Material and Methods
As part of the FIRM study, nine suitable patients were parallel planned for APBI in the supine position (30Gy in 5 fractions, delivered on alternate days) for both conventional and MR-Linac. Protocol constraints and patient selection were based on the Florence APBI Trial. The cohort included left and right sided patients. A 6MV volumetric modulated arc therapy (VMAT) plan was generated for the conventional linac and a 15 field 7MV FFF step-and-shoot intensity modulated radiation therapy (IMRT) plan for the MR-Linac. Beam angles were limited to the ipsilateral side for both techniques. Target and OAR (heart, lung(s), skin, chest wall and contralateral breast) doses were collected and analysed.
Results
All plans in the study met protocol criteria. Target coverage was comparable (average D95% of 29.6Gy on the MR-Linac vs 29.2Gy for conventional). MR-Linac plans were marginally hotter on average (D2% of 31.4Gy vs 31.1Gy).

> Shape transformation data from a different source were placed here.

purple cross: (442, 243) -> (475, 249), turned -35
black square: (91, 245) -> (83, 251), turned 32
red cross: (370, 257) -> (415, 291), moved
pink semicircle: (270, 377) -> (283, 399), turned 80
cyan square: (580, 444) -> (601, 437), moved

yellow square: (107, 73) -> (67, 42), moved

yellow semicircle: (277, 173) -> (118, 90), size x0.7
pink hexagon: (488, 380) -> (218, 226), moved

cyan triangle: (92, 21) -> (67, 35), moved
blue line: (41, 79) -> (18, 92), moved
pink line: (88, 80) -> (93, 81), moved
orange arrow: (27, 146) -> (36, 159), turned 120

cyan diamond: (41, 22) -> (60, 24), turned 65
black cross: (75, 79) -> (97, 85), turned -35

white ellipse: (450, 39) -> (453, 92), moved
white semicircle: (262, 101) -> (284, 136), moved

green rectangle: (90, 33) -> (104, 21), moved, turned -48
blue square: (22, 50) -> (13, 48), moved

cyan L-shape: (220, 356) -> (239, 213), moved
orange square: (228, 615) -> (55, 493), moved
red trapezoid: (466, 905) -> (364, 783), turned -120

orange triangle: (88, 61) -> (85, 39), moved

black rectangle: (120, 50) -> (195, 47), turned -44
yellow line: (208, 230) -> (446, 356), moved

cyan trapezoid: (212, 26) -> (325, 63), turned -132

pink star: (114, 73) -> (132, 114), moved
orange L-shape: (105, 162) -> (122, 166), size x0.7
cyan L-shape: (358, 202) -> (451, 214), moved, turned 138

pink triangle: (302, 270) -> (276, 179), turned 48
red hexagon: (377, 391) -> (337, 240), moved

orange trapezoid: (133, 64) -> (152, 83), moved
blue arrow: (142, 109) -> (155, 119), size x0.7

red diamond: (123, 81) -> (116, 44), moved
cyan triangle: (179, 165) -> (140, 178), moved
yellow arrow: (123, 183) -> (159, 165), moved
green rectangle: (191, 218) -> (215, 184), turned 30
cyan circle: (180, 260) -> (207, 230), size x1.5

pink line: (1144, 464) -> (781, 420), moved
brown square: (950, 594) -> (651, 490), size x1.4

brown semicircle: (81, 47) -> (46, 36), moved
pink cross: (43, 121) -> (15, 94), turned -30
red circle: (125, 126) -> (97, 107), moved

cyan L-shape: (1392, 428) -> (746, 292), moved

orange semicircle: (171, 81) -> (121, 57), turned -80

Ipsilateral and contralateral lung doses were similar. Maximum dose (0.035cc) to the contralateral breast was also comparable. The volume of heart receiving 3Gy was lower for MR-Linac plans, but mean doses were slightly higher. The percentage of 15Gy to the uninvolved ipsilateral breast was almost 10% higher for the MR-Linac plans, but still well under protocol tolerance. Maximum doses to skin evaluation structures were on average 0.5Gy cooler for VMAT plans. Target position provided more challenges for MR-Linac plans due to physical machine limitations as well as proximity to skin and chest wall.
Conclusion
Our experience indicates that clinically acceptable APBI plans can be generated for patients for the MR-Linac that are comparable to conventional VMAT plans. Additional planning considerations must be applied to ensure robust MR-Linac dosimetry.